By Mustafa Caglayan
NEW YORK (AA) - The Syrian regime has carried out hundreds of air attacks that have killed thousands of civilians in the past year, a U.S. rights group said Tuesday.
Regime forces have indiscriminately deployed high explosive air-delivered munitions, including barrel bombs, on civilians in defiance of a UN Security Council resolution ordering an end to the use of these weapons, Human Rights Watch said in a damning report.
Syrian President Bashar al-Assad claimed in an interview earlier in February that his forces were not using barrel bombs despite evidence to the contrary.
Barrel bombs are made from oil drums filled with high explosives and shrapnel to enhance fragmentation, and then dropped from helicopters. Cheaply made and locally produced, they are more destructive than conventional bombs.
The UN Security Council adopted a resolution on Feb. 22, 2014, that demanded all parties to the conflict in Syria end the indiscriminate use of barrel bombs and other weapons in civilian areas.

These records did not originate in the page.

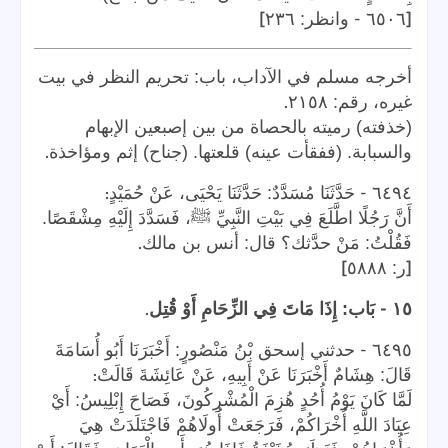
]
-
[
٦٥٠٦
وانظر: ٢٣٦
أخرجه مسلم في الآداب، باب: تحريم النظر في بيت
.
غيره، رقم: ٢١٥٨
(خذفته) رميته بالحصاة من بين إصبعين الإبهام
.
والسبابة. (ففقأت عينه) قلعتها. (جناح) إثم ومؤاخذة
:
-
٦٤٩٤
حَدَّثَنَا مُسَدَّدٌ: حَدَّثَنَا يَحْيَى، عَنْ حُمَيْدٍ
أَنَّ رَجُلًا اطَّلَعَ فِي بَيْتِ النَّبِيِّ ﷺ، فَسَدَّدَ إِلَيْهِ مِشْقَصًا.
.
فَقُلْتُ: مَنْ حدَّثك؟ قال: أنس بن مالك
]
[
ر: ٥٨٨٨
.
-
١٥
بَاب: إِذَا مَاتَ فِي الزِّحَامِ أَوْ قُتِل
-
٦٤٩٥
حدثني إسحق بْنُ مَنْصُورٍ: أَخْبَرَنَا أَبُو أُسَامَةَ
:
قَالَ: هِشَامٌ أَخْبَرَنَا عَنْ أَبِيهِ، عَنْ عَائِشَةَ قَالَتْ
لَمَّا كَانَ يَوْمُ أُحُدٍ هُزِمَ الْمُشْرِكُونَ، فَصَاحَ إِبْلِيسُ: أَيْ
عِبَادَ اللَّهِ أُخْرَاكُمْ، فَرَجَعَتْ أُولَاهُمْ فَاجْتَلَدَتْ هِيَ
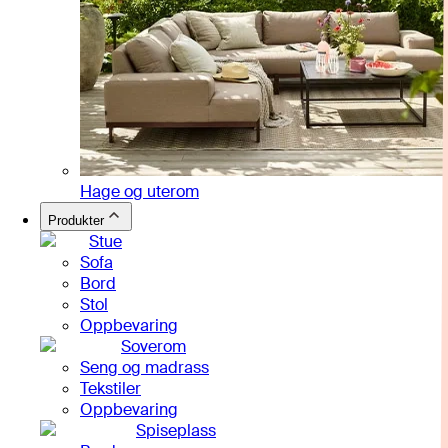
Hage og uterom
Produkter
Stue
Sofa
Bord
Stol
Oppbevaring
Soverom
Seng og madrass
Tekstiler
Oppbevaring
Spiseplass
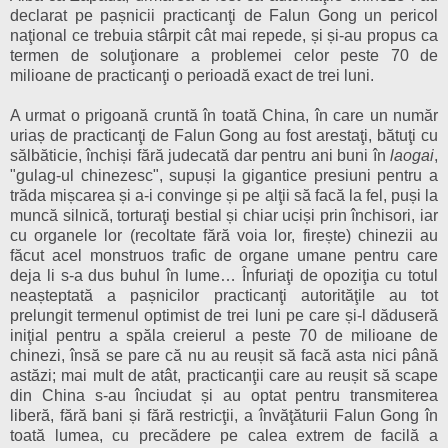
declarat pe pașnicii practicanţi de Falun Gong un pericol
naţional ce trebuia stârpit cât mai repede, și și-au propus ca
termen de soluţionare a problemei celor peste 70 de
milioane de practicanţi o perioadă exact de trei luni.
A urmat o prigoană cruntă în toată China, în care un număr
uriaș de practicanţi de Falun Gong au fost arestaţi, bătuţi cu
sălbăticie, închiși fără judecată dar pentru ani buni în
laogai
,
"gulag-ul chinezesc", supuși la gigantice presiuni pentru a
trăda mișcarea și a-i convinge și pe alţii să facă la fel, puși la
muncă silnică, torturaţi bestial și chiar uciși prin închisori, iar
cu organele lor (recoltate fără voia lor, firește) chinezii au
făcut acel monstruos trafic de organe umane pentru care
deja li s-a dus buhul în lume… Înfuriaţi de opoziţia cu totul
neașteptată a pașnicilor practicanţi autorităţile au tot
prelungit termenul optimist de trei luni pe care și-l dăduseră
iniţial pentru a spăla creierul a peste 70 de milioane de
chinezi, însă se pare că nu au reușit să facă asta nici până
astăzi; mai mult de atât, practicanţii care au reușit să scape
din China s-au înciudat și au optat pentru transmiterea
liberă, fără bani și fără restricţii, a învăţăturii Falun Gong în
toată lumea, cu precădere pe calea extrem de facilă a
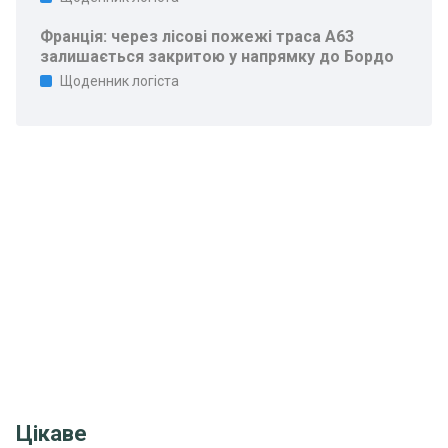
Франція: через лісові пожежі траса A63
залишається закритою у напрямку до Бордо
Щоденник логіста
Цікаве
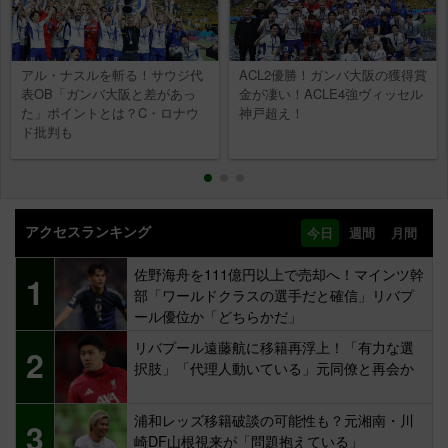
アル・ナスルを斬る！サウジ代
ACL2優勝！ガンバ大阪の獲得賞
表OB「ガンバ大阪と差があっ
金が凄い！ACLE4強ヴィッセル
た」ポイントとは？C・ロナウ
神戸超え！
ド批判も
アクセスランキング
今日
週間
月間
佐野海舟を111億円以上で売却へ！マインツ幹
1
部「ワールドクラスの選手だと確信」リバプ
ール優位か「どちらかだ」
リバプール遠藤航に移籍再浮上！「有力な選
2
択肢」「代理人動いている」元同僚と再会か
浦和レッズ移籍破談の可能性も？元湘南・川
3
崎DF山根視来が「問題抱えている」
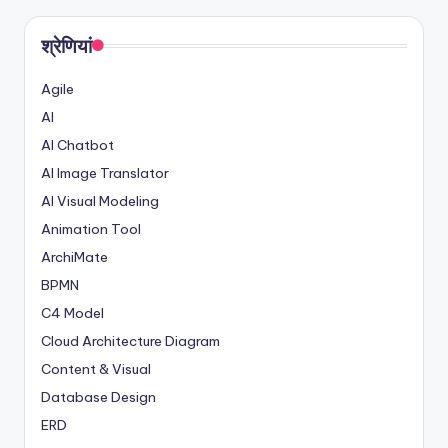
श्रेणियां
Agile
AI
AI Chatbot
AI Image Translator
AI Visual Modeling
Animation Tool
ArchiMate
BPMN
C4 Model
Cloud Architecture Diagram
Content & Visual
Database Design
ERD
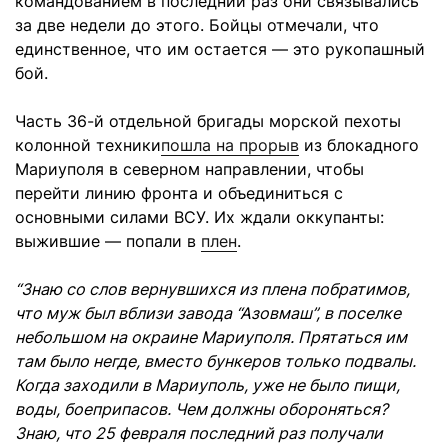
командованием в последний раз они связывались
за две недели до этого. Бойцы отмечали, что
единственное, что им остается — это рукопашный
бой.
Часть 36-й отдельной бригады морской пехоты
колонной техники
пошла на прорыв
из блокадного
Мариуполя в северном направлении, чтобы
перейти линию фронта и объединиться с
основными силами ВСУ. Их ждали оккупанты:
выжившие — попали в
плен
.
“Знаю со слов вернувшихся из плена побратимов,
что муж был вблизи завода “Азовмаш”, в поселке
небольшом на окраине Мариуполя. Прятаться им
там было негде, вместо бункеров только подвалы.
Когда заходили в Мариуполь, уже не было пищи,
воды, боеприпасов. Чем должны обороняться?
Знаю, что 25 февраля последний раз получали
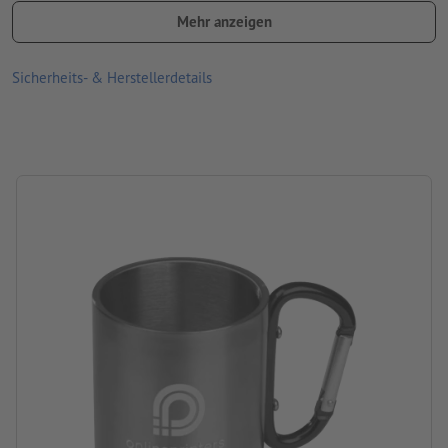
oder der Monitoreinstellung von den tatsächlichen
Mehr anzeigen
Produktfarben abweichen können
Sicherheits- & Herstellerdetails
Hinweis: Nicht spülmaschinengeeignet
Material: Aluminium, rostfreier Edelstahl
Größe: 7,8 x ø 6,8 cm
Verpackung: Karton
Füllmenge: 200 ml
Verarbeitung: Lasergravur
Gravurstand: links vom Griff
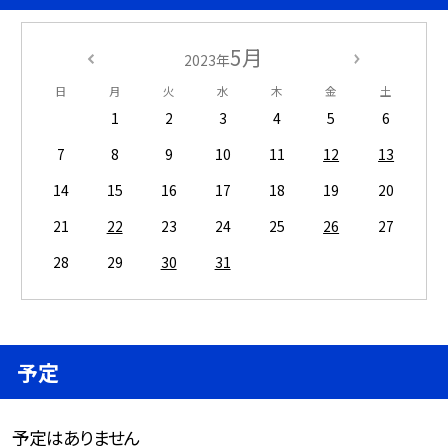
5月
2023年
日
月
火
水
木
金
土
1
2
3
4
5
6
7
8
9
10
11
12
13
14
15
16
17
18
19
20
21
22
23
24
25
26
27
28
29
30
31
予定
予定はありません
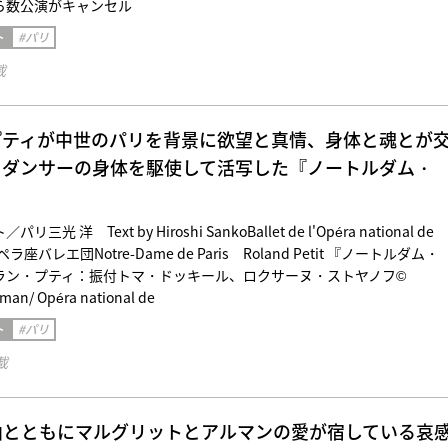
ら数公演がキャンセル
ト
#パリ
載
プティが中世のパリを背景に欲望と真情、身体と魂とが
をダンサーの身体を駆使して活写した『ノートルダム・
光 洋 Text by Hiroshi SankoBallet de l'Opéra national de
ラ座バレエ団Notre-Dame de Paris Roland Petit 『ノートルダム・
ラン・プティ：振付トマ・ドッキール、ロクサーヌ・ストヤノフ©
man/ Opéra national de
ト
#パリ
載
曲とともにマルグリットとアルマンの愛が宿している哀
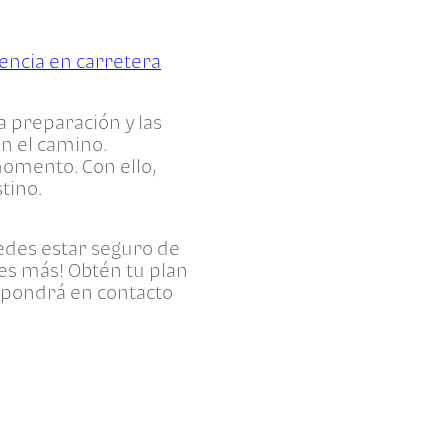
encia en carretera
a preparación y las
n el camino.
omento. Con ello,
stino.
uedes estar seguro de
es más! Obtén tu plan
se pondrá en contacto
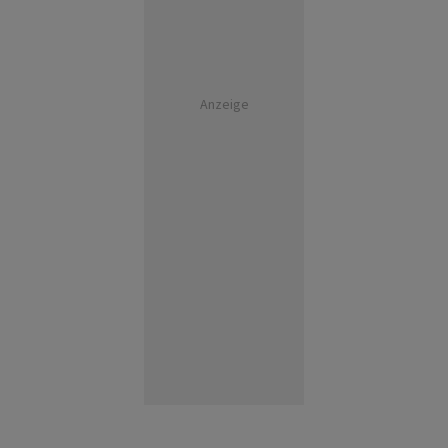
Anzeige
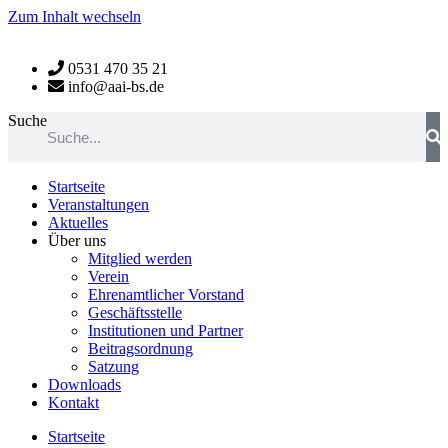
Zum Inhalt wechseln
0531 470 35 21
info@aai-bs.de
Suche
Startseite
Veranstaltungen
Aktuelles
Über uns
Mitglied werden
Verein
Ehrenamtlicher Vorstand
Geschäftsstelle
Institutionen und Partner
Beitragsordnung
Satzung
Downloads
Kontakt
Startseite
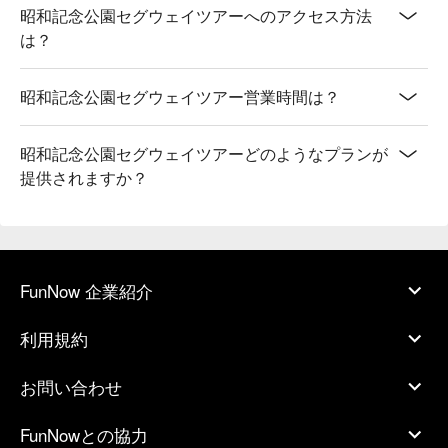
昭和記念公園セグウェイツアーへのアクセス方法
は？
昭和記念公園セグウェイツアー営業時間は？
昭和記念公園セグウェイツアーどのようなプランが
提供されますか？
FunNow 企業紹介
利用規約
お問い合わせ
FunNowとの協力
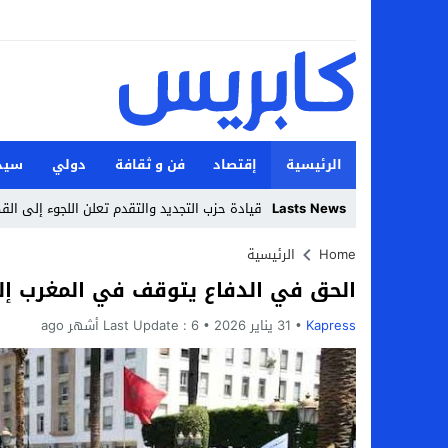
الرئيسية
إقتصاد
فن و ثقافة
دولي
سيد
Lasts News
قيادة حزب التجديد والتقدم تعلن اللجوء إلى ال
Stop
Home
الرئيسية
الحق في الدفاع يتوقف في المغرب إل
Previous
Kapress
31 يناير 2026
Next
6 أشهر ago
Last Update :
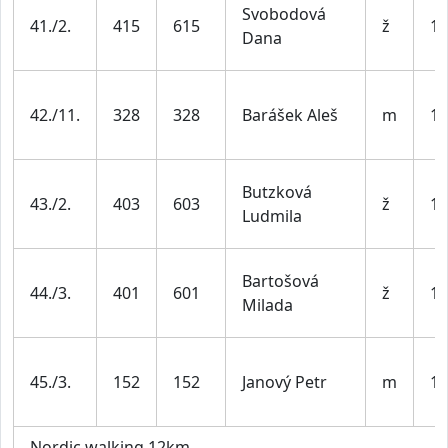
Svobodová
41./2.
415
615
ž
19
Dana
42./11.
328
328
Barášek Aleš
m
19
Butzková
43./2.
403
603
ž
19
Ludmila
Bartošová
44./3.
401
601
ž
19
Milada
45./3.
152
152
Janový Petr
m
19
Nordic walking 12km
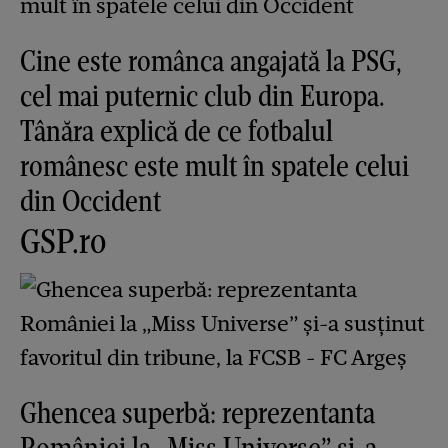
Cine este românca angajată la PSG,
cel mai puternic club din Europa.
Tânăra explică de ce fotbalul
românesc este mult în spatele celui
din Occident
GSP.ro
Ghencea superbă: reprezentanta
României la „Miss Universe” și-a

“For a year, the Security Council has done nothing to stop Bashar al-Assad’s murderous air bombing campaign on rebel-held areas, which has terrorized, killed, and displaced civilians,” said Nadim Houry, deputy Middle East and North Africa director for Human Rights Watch. “Amid talk of a possible temporary cessation of strikes on Aleppo, the question is whether Russia and China will finally allow the UN Security Council to impose sanctions to stop barrel bombs.”
Using satellite imagery, the group said it identified more than 450 major damage sites in 10 towns and villages held by opposition groups in Daraa and more than 1,000 in Aleppo between Feb. 22, 2014, and Jan. 25, 2015.
"These impact sites have damage signatures strongly consistent with the detonation of large, air-dropped munitions, including improvised barrel and conventional bombs dropped by helicopters," read the report. "Damages that possibly result from the use of rockets, missiles, or fuel-air bombs are also likely in a number of instances."
It also said independent reports filed by Syrian groups tracking civilian casualties showed that the government attacks led to the death of thousands of civilians in opposition-held territory over the last year.
"The Security Council should impose an arms embargo on Syria’s government and any groups implicated in widespread or systematic human rights abuses," the New York-based group said. "Such an embargo would limit the Syrian government’s ability to conduct aerial attacks that violate international law, including by prohibiting providing Syria with new helicopters or providing outside support for servicing them."
It said a travel ban and an asset freeze should also be imposed on individuals implicated in grave human rights abuses.
“One year on, the onus is on Assad’s protectors on the Security Council to stop the slaughter of Syrian civilians by their government,” Houry said. “Other countries, including Western and emerging powers, should increase the pressure on Russia and China to stop blocking international action to curb the Syrian government’s deadly crimes,” he added.